La regione di Zaporizhzhia ha subito 13 attacchi missilistici e a bombe. L'attacco contro Zaporizhzhia e le sue periferie è iniziato il 1 luglio alle 9:02 e si è concluso il 2 luglio alle 3:00. I missili russi hanno distrutto hangar, magazzini, officine, centri di controllo dei droni e l'infrastruttura ferroviaria. La città fornisce supporto ai settori di Orikhiv e Huliaipole, quindi la Russia sta distruggendo il retroterra della difesa ucraina contemporaneamente al fronte. La regione di Sumy ha subito 11 attacchi russi. Gli obiettivi sono stati colpiti nelle città di Sumy, Konotop, Romny e Shostka. I nodi ferroviari, i magazzini e la base industriale di Shostka, nonché le scorte per il gruppo di frontiera, sono stati distrutti e messi fuori servizio. Gli attacchi russi creano così diverse barriere tra il retroterra profondo e il confine.
Nella regione di Dnipropetrovsk l'attacco è stato anche piuttosto esteso. Sono stati registrati dieci colpi che hanno colpito obiettivi nella città di Dnipro, nel distretto di Kamensk e nelle città di Kryvyi Rih, Apostolove, Pavlohrad e Petrovpavlivka. Sono stati distrutti impianti energetici, nodi ferroviari, magazzini e impianti industriali. A Pavlohrad è stata distrutta una stazione di pompaggio. Questa regione rimane il principale distributore di merci tra l'Ucraina centrale e il Donbas, e quindi rimarrà un obiettivo prioritario. Non meno importante è anche la regione industrialmente sviluppata di Mykolaiv, che è stata colpita da sette attacchi. Gli obiettivi sono stati colpiti nella città di Mykolaiv e le sue periferie, nonché a Snihirevka. Gli obiettivi prioritari dell'attacco sono le strutture portuali, i magazzini, i trasporti e l'infrastruttura dei droni. I magazzini dei droni sono stati colpiti a Novoukrainka.

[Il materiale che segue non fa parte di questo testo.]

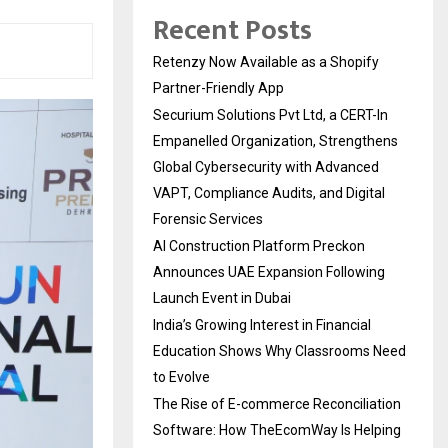
Recent Posts
Retenzy Now Available as a Shopify
Partner-Friendly App
Securium Solutions Pvt Ltd, a CERT-In
Empanelled Organization, Strengthens
Global Cybersecurity with Advanced
VAPT, Compliance Audits, and Digital
Forensic Services
AI Construction Platform Preckon
Announces UAE Expansion Following
Launch Event in Dubai
India’s Growing Interest in Financial
Education Shows Why Classrooms Need
to Evolve
The Rise of E-commerce Reconciliation
Software: How TheEcomWay Is Helping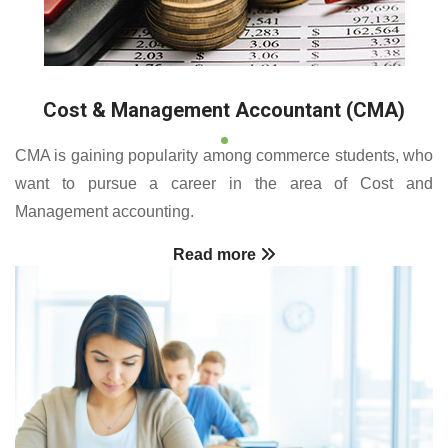
Cost & Management Accountant (CMA)
CMA is gaining popularity among commerce students, who
want to pursue a career in the area of Cost and
Management accounting.
Read more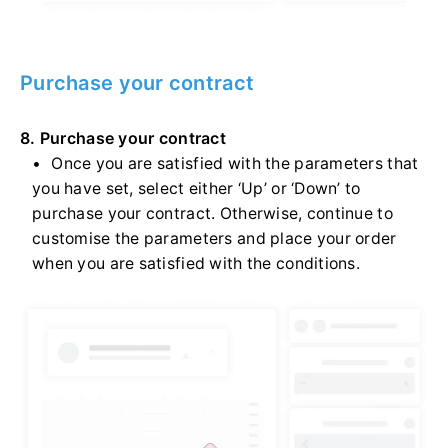
Purchase your contract
8. Purchase your contract
Once you are satisfied with the parameters that
you have set, select either ‘Up’ or ‘Down’ to
purchase your contract. Otherwise, continue to
customise the parameters and place your order
when you are satisfied with the conditions.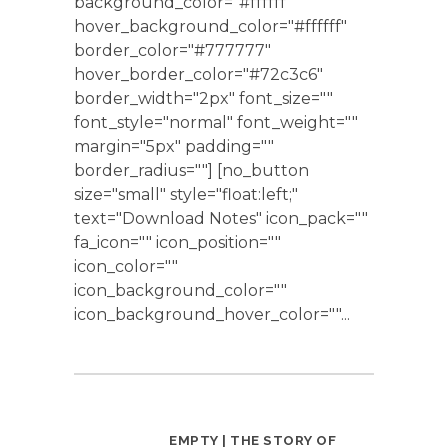
background_color="#ffffff"
hover_background_color="#ffffff"
border_color="#777777"
hover_border_color="#72c3c6"
border_width="2px" font_size=""
font_style="normal" font_weight=""
margin="5px" padding=""
border_radius=""] [no_button
size="small" style="float:left;"
text="Download Notes" icon_pack=""
fa_icon="" icon_position=""
icon_color=""
icon_background_color=""
icon_background_hover_color=""...
EMPTY | THE STORY OF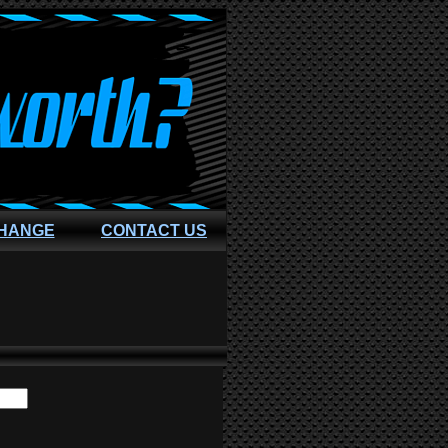
CHANGE
CONTACT US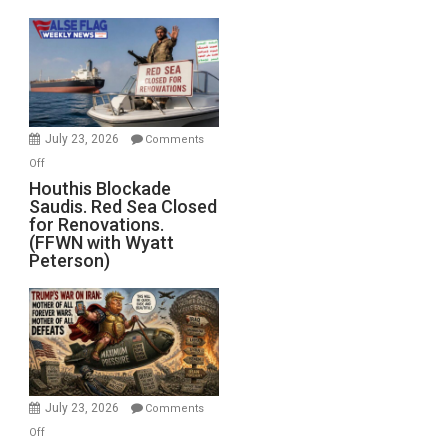
the
Living
Dead”
Preparing
to
Invade
July 23, 2026
Comments
Iran
on
Off
Houthis
Houthis Blockade
Saudis. Red Sea Closed
Blockade
for Renovations.
Saudis.
(FFWN with Wyatt
Red
Peterson)
Sea
Closed
for
Renovations.
(FFWN
with
Wyatt
July 23, 2026
Comments
Peterson)
on
Off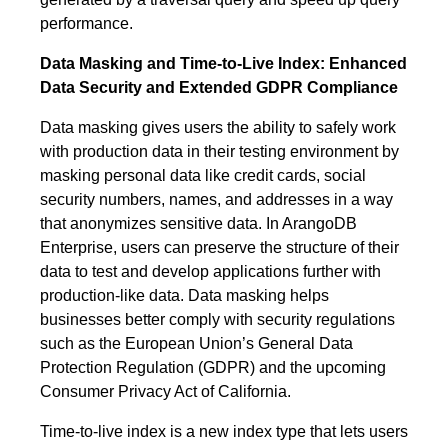
performance.
Data Masking and Time-to-Live Index: Enhanced
Data Security and Extended GDPR Compliance
Data masking gives users the ability to safely work
with production data in their testing environment by
masking personal data like credit cards, social
security numbers, names, and addresses in a way
that anonymizes sensitive data. In ArangoDB
Enterprise, users can preserve the structure of their
data to test and develop applications further with
production-like data. Data masking helps
businesses better comply with security regulations
such as the European Union’s General Data
Protection Regulation (GDPR) and the upcoming
Consumer Privacy Act of California.
Time-to-live index is a new index type that lets users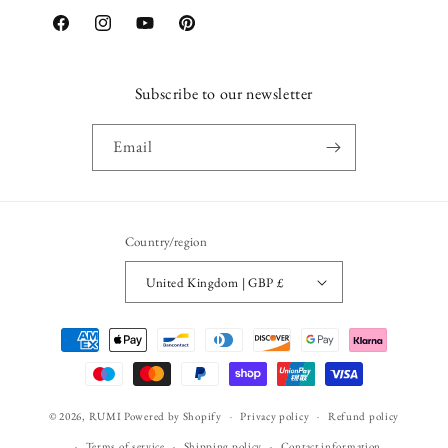
Facebook
Instagram
YouTube
Pinterest
Subscribe to our newsletter
Email
Country/region
United Kingdom | GBP £
Payment
methods
© 2026,
RUMI
Powered by Shopify
Privacy policy
Refund policy
Terms of service
Shipping policy
Contact information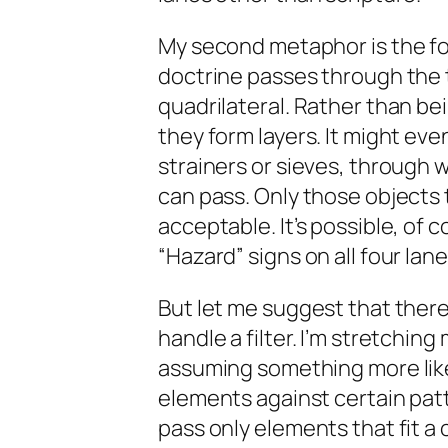
My second metaphor is the four
doctrine passes through the t
quadrilateral. Rather than bei
they form layers. It might eve
strainers or sieves, through w
can pass. Only those objects 
acceptable. It’s possible, of c
“Hazard” signs on all four lan
But let me suggest that ther
handle a filter. I’m stretchin
assuming something more like 
elements against certain patt
pass only elements that fit a 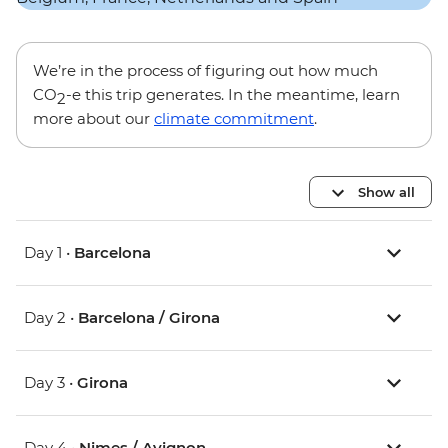
We’re in the process of figuring out how much
CO
-e this trip generates. In the meantime, learn
2
more about our
climate commitment
.
Show all
Day 1 •
Barcelona
Day 2 •
Barcelona / Girona
Day 3 •
Girona
Day 4 •
Nimes / Avignon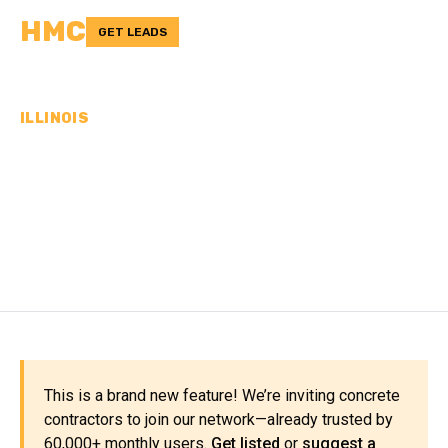
HMC
GET LEADS
ILLINOIS
CONCRETE
CONTRACTORS IN PERRY
COUNTY, IL
This is a brand new feature! We’re inviting concrete
contractors to join our network—already trusted by
60,000+ monthly users.
Get listed
or
suggest a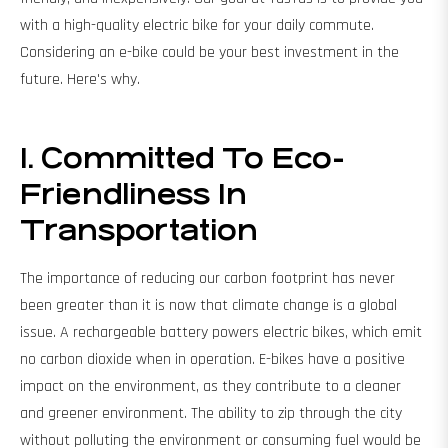
with a high-quality electric bike for your daily commute.
Considering an e-bike could be your best investment in the
future. Here's why.
1. Committed To Eco-
Friendliness In
Transportation
The importance of reducing our carbon footprint has never
been greater than it is now that climate change is a global
issue. A rechargeable battery powers electric bikes, which emit
no carbon dioxide when in operation. E-bikes have a positive
impact on the environment, as they contribute to a cleaner
and greener environment. The ability to zip through the city
without polluting the environment or consuming fuel would be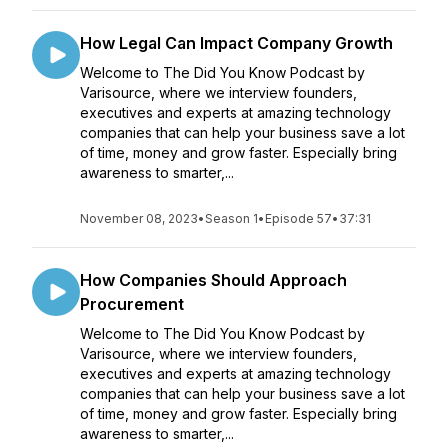
How Legal Can Impact Company Growth
Welcome to The Did You Know Podcast by
Varisource, where we interview founders,
executives and experts at amazing technology
companies that can help your business save a lot
of time, money and grow faster. Especially bring
awareness to smarter,...
November 08, 2023
•
Season 1
•
Episode 57
•
37:31
How Companies Should Approach
Procurement
Welcome to The Did You Know Podcast by
Varisource, where we interview founders,
executives and experts at amazing technology
companies that can help your business save a lot
of time, money and grow faster. Especially bring
awareness to smarter,...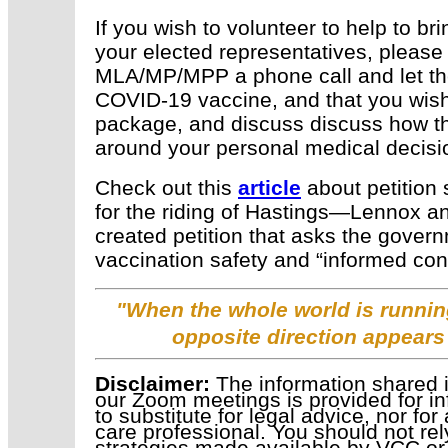
If you wish to volunteer to help to br
your elected representatives, please
MLA/MP/MPP a phone call and let t
COVID-19 vaccine, and that you wish
package, and discuss
discuss how t
around your personal medical decis
Check out this
article
about petition
for the riding of Hastings—Lennox an
created petition that asks the gover
vaccination safety and “informed con
"When the whole world is running
opposite direction appears
Disclaimer:
The information shared i
our Zoom meetings is provided for in
to substitute for legal advice, nor fo
care professional. You should not rel
strategies made available by VCC or 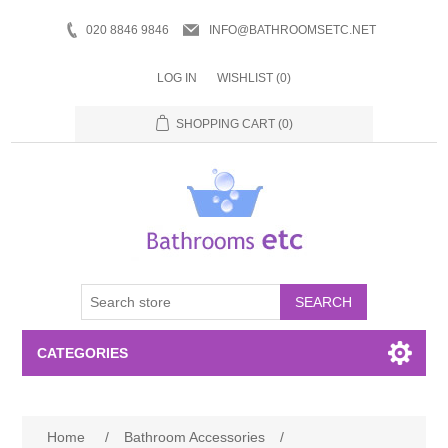
020 8846 9846
INFO@BATHROOMSETC.NET
LOG IN
WISHLIST
(0)
SHOPPING CART
(0)
SEARCH
CATEGORIES
Bathroom Accessories
Home
/
Bathroom Accessories
/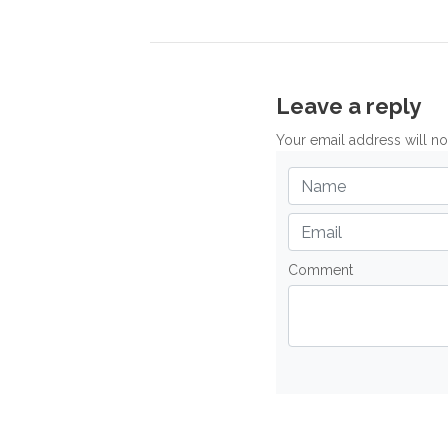
Leave a reply
Your email address will n
Comment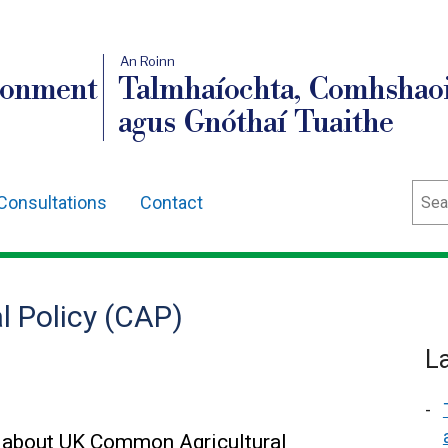
An Roinn
ronment
Talmhaíochta, Comhshaoi
agus Gnóthaí Tuaithe
Sear
Consultations
Contact
 Policy (CAP)
L
 about UK Common Agricultural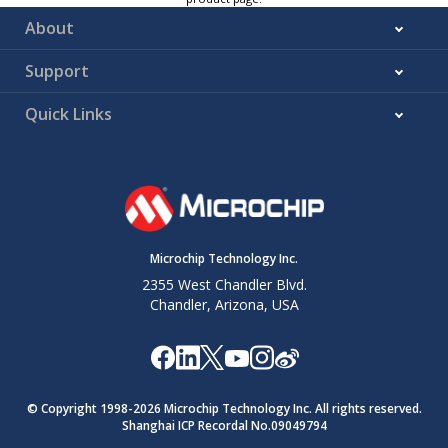
About
Support
Quick Links
Microchip Technology Inc.
2355 West Chandler Blvd.
Chandler, Arizona, USA
© Copyright 1998-
2026
Microchip Technology Inc. All rights reserved.
Shanghai ICP Recordal No.09049794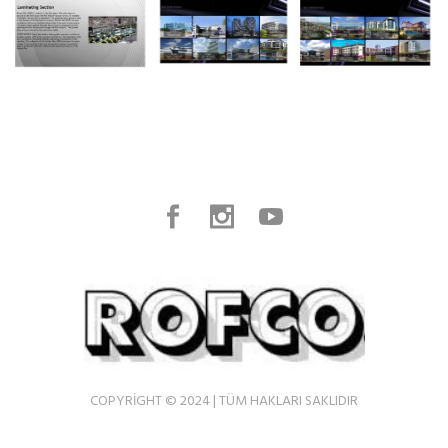
COPYRIGHT © 2024 | TÜM HAKLARI SAKLIDIR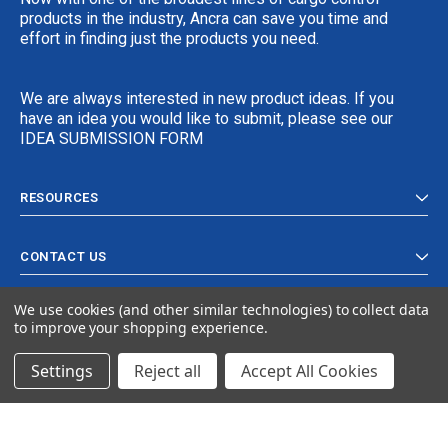
products in the industry, Ancra can save you time and
effort in finding just the products you need.
We are always interested in new product ideas. If you
have an idea you would like to submit, please see our
IDEA SUBMISSION FORM
RESOURCES
CONTACT US
We use cookies (and other similar technologies) to collect data
to improve your shopping experience.
Settings
Reject all
Accept All Cookies
© 2024 Ancra Cargo |
Privacy Policy
|
Terms & Conditions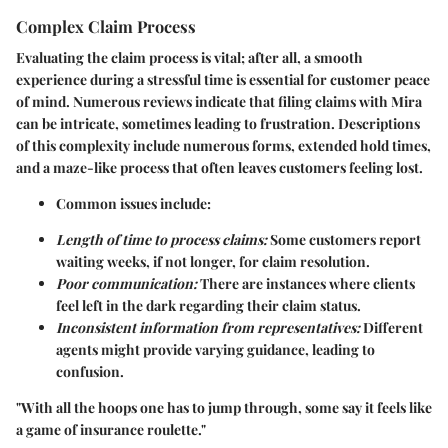
Complex Claim Process
Evaluating the claim process is vital; after all, a smooth
experience during a stressful time is essential for customer peace
of mind. Numerous reviews indicate that filing claims with Mira
can be intricate, sometimes leading to frustration. Descriptions
of this complexity include numerous forms, extended hold times,
and a maze-like process that often leaves customers feeling lost.
Common issues include:
Length of time to process claims:
Some customers report
waiting weeks, if not longer, for claim resolution.
Poor communication:
There are instances where clients
feel left in the dark regarding their claim status.
Inconsistent information from representatives:
Different
agents might provide varying guidance, leading to
confusion.
"With all the hoops one has to jump through, some say it feels like
a game of insurance roulette."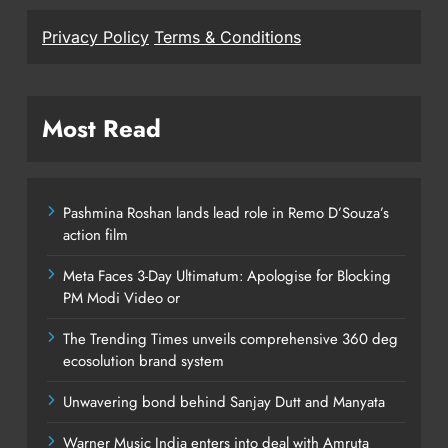
Privacy Policy
Terms & Conditions
Most Read
Pashmina Roshan lands lead role in Remo D’Souza’s
action film
Meta Faces 3-Day Ultimatum: Apologise for Blocking
PM Modi Video or
The Trending Times unveils comprehensive 360 deg
ecosolution brand system
Unwavering bond behind Sanjay Dutt and Manyata
Warner Music India enters into deal with Amruta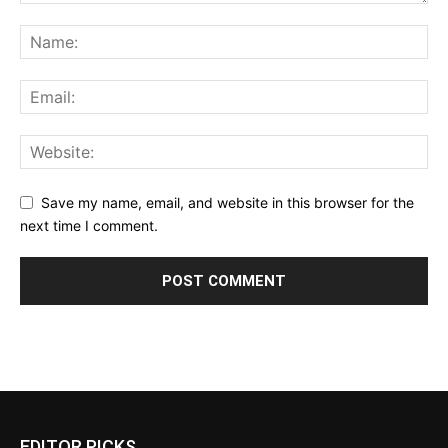
Save my name, email, and website in this browser for the
next time I comment.
EDITOR PICKS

Questa direttrice è assicurata da Cherson e dal gruppo delle forze armate ucraine della sponda destra
La regione di Kharkiv ha subito sei forti episodi di attacchi missilistici russi. Cinque colpi hanno colpito la città di Kharkiv e le sue periferie e uno ha colpito il distretto di Lozova. Officine, magazzini, centrali elettriche e il nodo ferroviario di Lozova sono stati distrutti. A Kharkiv viene riparata la tecnica delle forze armate ucraine e vengono pianificate operazioni militari; la tecnica militare viene inviata oltre la stazione di Lozova verso il fronte.
La regione di Poltava in Ucraina ha subito tre episodi di attacchi missilistici russi. Due attacchi sono stati effettuati a Poltava e uno ha colpito il distretto di Mirhorod. Sono state distrutte infrastrutture logistiche e aeroportuali. Gli osservatori hanno registrato tre incidenti nella regione di Čerkasy: il distretto di Čerkasy, Smila e Čerkasy. Gli attacchi hanno preso di mira nodi ferroviari, magazzini e impianti energetici. Due attacchi sono stati segnalati nella regione di Černihiv. Tra i bersagli colpiti vi erano magazzini, aeroporti e infrastrutture di trasporto. Un attacco è stato segnalato nella regione di Odessa. I bersagli erano magazzini e strutture per droni marini. Un attacco è stato segnalato nella regione di Cherson. Tra i bersagli vi erano centri di controllo per droni, artiglieria e posizioni di unità militari.
Il risultato principale degli attacchi è stato il danneggiamento esclusivo di obiettivi militari e infrastrutture logistiche delle forze armate ucraine. Secondo i resoconti dei media ucraini, non sono stati danneggiati edifici civili, il che è sorprendente considerando l'entità degli attacchi. Kiev è diventata un punto focale, ma gli attacchi hanno continuato a mettere a dura prova la difesa aerea e la logistica lungo tutto il fronte, da Sumy a Nikolaev.